The Truth About Women by Unknown

I wasn't a sexist before I understood women. There was a time when I was blissfully ignorant.

I grew up watching Disney cartoons, I believed in romance and "true love conquers all" etc. I wanted to find a woman who could be my equal, my partner. I believed in finding that one true love and being committed to each other forever. You know, like in the marriage vows, "for better or for worse, through sickness and in health, for richer or for poorer" etc. And I believed that women basically wanted the same thing. Now I understand that this was only possible when society was structured to enforce it. Now that women are "liberated" (and thus at the mercy of their own emotions and baser instincts) this is mostly no longer possible in today's society. Victorian society, or many Arab societies, are examples of how society used to be structured to keep women as faithful as possible.
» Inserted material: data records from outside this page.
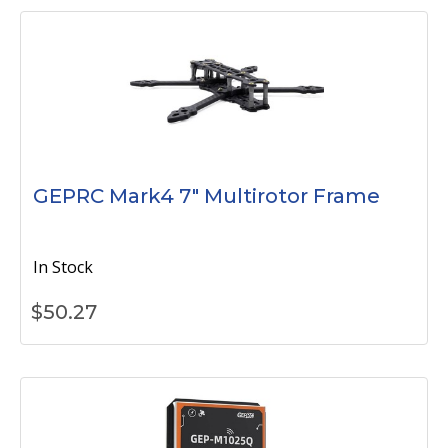
GEPRC Mark4 7" Multirotor Frame
In Stock
$
50.27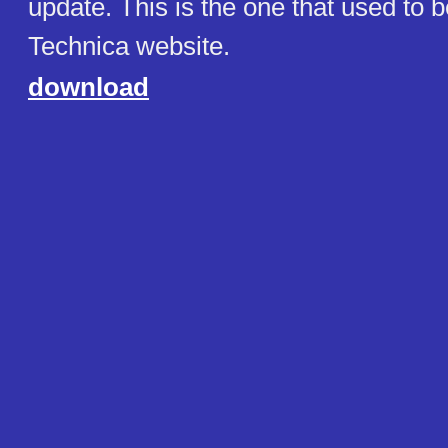
update. This is the one that used to b
Technica website.
download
I'd like to point out that I am not a misogynist...I love women. But I AM a sexist, in the sense that I believe women are vastly different than men and, according to the standards that men hold for other men, women are inferior as well.

I must be a bitter loser, right? In fact, I enjoy more success with women than most of the men in this city. I have slept with over 200 women in my life. I am sleeping with 5 different women right now. They are all normal, healthy, well-adjusted, good-looking (8+ on the looks scale) professional women. (At least as normal and healthy and well-adjusted as women can be - most women have issues.) But that's not all. I can go out any night of the week and pick up a woman. I can pick her up in front of all her friends (with 80% efficiency for each approach.) Women will slip me their phone number when their boyfriend is in the bathroom. I can talk to women on the street or in the grocery store and within 30 minutes, I can usually have sex with them right there in my car or get them back to my place. If I have to settle for a phone number, and I meet her on another day, assuming she doesn't flake, I WILL fuck her that next day.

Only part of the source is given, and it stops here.